## YOUR TASK
From the entries that follow, work out how many lines contain "numéro". Write the number only.

## RECORDED DATA
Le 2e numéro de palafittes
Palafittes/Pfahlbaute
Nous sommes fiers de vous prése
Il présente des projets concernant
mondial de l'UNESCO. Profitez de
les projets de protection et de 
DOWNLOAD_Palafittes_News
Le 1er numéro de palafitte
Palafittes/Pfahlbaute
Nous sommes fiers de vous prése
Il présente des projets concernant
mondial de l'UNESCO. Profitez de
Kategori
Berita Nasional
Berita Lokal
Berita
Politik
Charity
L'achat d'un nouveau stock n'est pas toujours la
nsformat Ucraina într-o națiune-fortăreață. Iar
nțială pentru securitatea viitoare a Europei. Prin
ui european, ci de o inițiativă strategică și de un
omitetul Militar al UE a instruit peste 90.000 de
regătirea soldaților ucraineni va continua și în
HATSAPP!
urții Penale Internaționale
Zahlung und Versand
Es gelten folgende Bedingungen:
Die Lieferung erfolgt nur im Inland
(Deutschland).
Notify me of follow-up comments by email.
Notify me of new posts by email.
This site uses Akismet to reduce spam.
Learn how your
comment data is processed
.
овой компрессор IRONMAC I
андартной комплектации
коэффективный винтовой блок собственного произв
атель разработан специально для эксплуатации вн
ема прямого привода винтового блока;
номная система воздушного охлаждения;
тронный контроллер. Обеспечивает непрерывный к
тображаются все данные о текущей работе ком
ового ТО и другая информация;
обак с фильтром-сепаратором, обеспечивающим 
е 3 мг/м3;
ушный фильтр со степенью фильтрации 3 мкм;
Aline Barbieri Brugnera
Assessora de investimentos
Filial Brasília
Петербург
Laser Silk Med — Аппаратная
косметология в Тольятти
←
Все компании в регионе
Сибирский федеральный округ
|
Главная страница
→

## WRITTEN ANSWER
2